Dairy is not an uncommon thing to be allergic or intolerant to.  It is not uncommon for it to cause tummy problems and other various problems.  People don't usually think of it (and/or other foods like wheat) as the possible cause for chronic ear infections, asthma or sinus infections (especially in kids), so they don't know to try to eliminate it from their diets to see if that will help.

Foods can sometimes cause different delayed symptoms instead of the hives or anaphylaxis that most people think of with immediate allergic reactions.  Whether they are "true allergies" or not, they are an immune-system response of some sort.  The body gets confused and reacts inappropriately.  This is something I have learned as a mom, but I never understood it as a kid and didn't fully appreciate all that my mother had gone though with her childhood allergies and related illnesses.  My mother wasn't expected to live through her childhood.

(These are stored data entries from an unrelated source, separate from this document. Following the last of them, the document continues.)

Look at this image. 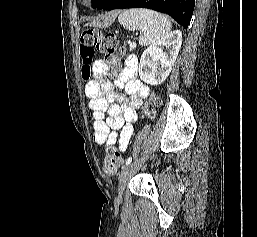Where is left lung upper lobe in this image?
Returning a JSON list of instances; mask_svg holds the SVG:
<instances>
[{"instance_id":"obj_1","label":"left lung upper lobe","mask_w":257,"mask_h":237,"mask_svg":"<svg viewBox=\"0 0 257 237\" xmlns=\"http://www.w3.org/2000/svg\"><path fill=\"white\" fill-rule=\"evenodd\" d=\"M109 0H93V8L102 9Z\"/></svg>"}]
</instances>
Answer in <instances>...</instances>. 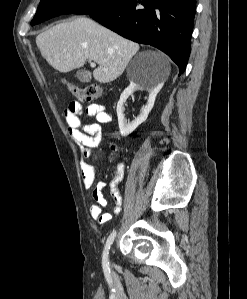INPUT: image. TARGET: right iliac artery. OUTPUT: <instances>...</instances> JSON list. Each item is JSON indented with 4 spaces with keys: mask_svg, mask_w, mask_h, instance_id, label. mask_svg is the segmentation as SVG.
<instances>
[{
    "mask_svg": "<svg viewBox=\"0 0 247 299\" xmlns=\"http://www.w3.org/2000/svg\"><path fill=\"white\" fill-rule=\"evenodd\" d=\"M115 236H116V231H113L106 241L104 252H103L102 263H103V269L106 273H110L109 262H108V252H109V249L114 241Z\"/></svg>",
    "mask_w": 247,
    "mask_h": 299,
    "instance_id": "obj_1",
    "label": "right iliac artery"
}]
</instances>
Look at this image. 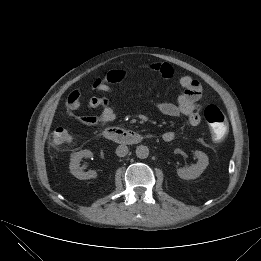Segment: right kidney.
Returning <instances> with one entry per match:
<instances>
[{"label": "right kidney", "instance_id": "ca27d5eb", "mask_svg": "<svg viewBox=\"0 0 261 261\" xmlns=\"http://www.w3.org/2000/svg\"><path fill=\"white\" fill-rule=\"evenodd\" d=\"M92 152L90 150H81L79 152L73 153L71 155V162L69 165L70 172L80 180L92 179L97 177V173L94 170H89L88 172H83L82 167H80V161L84 157H91Z\"/></svg>", "mask_w": 261, "mask_h": 261}]
</instances>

Thankfully, last night ended on a good note after lots of crying and frustration.  I'll continue to do my best to promote awareness at school for her food issues as well as food allergies in general, despite the general lack of understanding or cooperation on the part of her particular school.  That will mean I'll volunteer to be a room mom again, continue to buy safe snacks for the entire class and continue to try to ensure that she has a safe alternative treat available at all times.  She will do her best to try to accept the lack of dairy vs fighting it and mourning it.  We'll see how that goes.  I do have faith that she'll understand one day, but for now she's a little girl and it's to be expected that she'll be conflicted.  I just wish it didn't have such a huge affect on her.

1 comment:

  1. I'm so sorry that her school didn't understand your child's needs. That's just awful that they had to sit in the hallway and listen to the other children eating. How insensitive! I hope that you let them know that it was unacceptable behavior.

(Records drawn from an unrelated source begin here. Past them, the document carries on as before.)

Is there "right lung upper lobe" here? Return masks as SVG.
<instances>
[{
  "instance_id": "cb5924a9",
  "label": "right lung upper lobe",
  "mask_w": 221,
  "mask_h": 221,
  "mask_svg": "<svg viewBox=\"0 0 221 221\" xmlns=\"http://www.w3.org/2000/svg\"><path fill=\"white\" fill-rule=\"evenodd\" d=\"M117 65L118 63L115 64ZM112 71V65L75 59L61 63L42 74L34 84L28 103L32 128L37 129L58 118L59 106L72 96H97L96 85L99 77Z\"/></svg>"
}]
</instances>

    I have two boys, age 6 and 4. My 6 yr old was dx with EE. We are getting ready for another patch test, food trial and scope. My 4 yr old is going for an endoscopy soon to rule out EE. He has multiple food allergies too, along with ulcers, hernia, and thickened esophagus. Altogether, we are avoiding 23 foods....makes it fun cooking!

    I also work at a school and advocate for children with food allergies. It just happens that my son also goes to the same school. I'm going to sign up as room Mom again next year. If you can't beat them, join them and be in charge! LOL.

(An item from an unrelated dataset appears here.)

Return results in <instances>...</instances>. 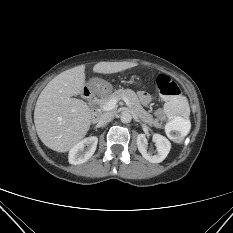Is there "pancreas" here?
<instances>
[{"label": "pancreas", "mask_w": 233, "mask_h": 233, "mask_svg": "<svg viewBox=\"0 0 233 233\" xmlns=\"http://www.w3.org/2000/svg\"><path fill=\"white\" fill-rule=\"evenodd\" d=\"M122 97L128 98L130 102L129 108L139 117L141 121H143L144 123L150 126H155L156 128L162 127L158 119H154L151 114H149L147 111L143 109L136 93L131 89L115 90L113 93L106 95L102 97L101 99H99L98 104L102 106L113 98L120 100Z\"/></svg>", "instance_id": "pancreas-1"}]
</instances>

    Did you hear that Greenville Hospital System in Greenville, SC is hosting the annual APFED conference? It's happening in July. You can check it out at I can't wait to meet people who have been going through some of the same things. At times, it's so isolating.

    I've been reading your posts and they are very helpful. I'm going to visit your blog again. I haven't figured out how to do them in order. With kids, it's hard to concentrate. Thanks again!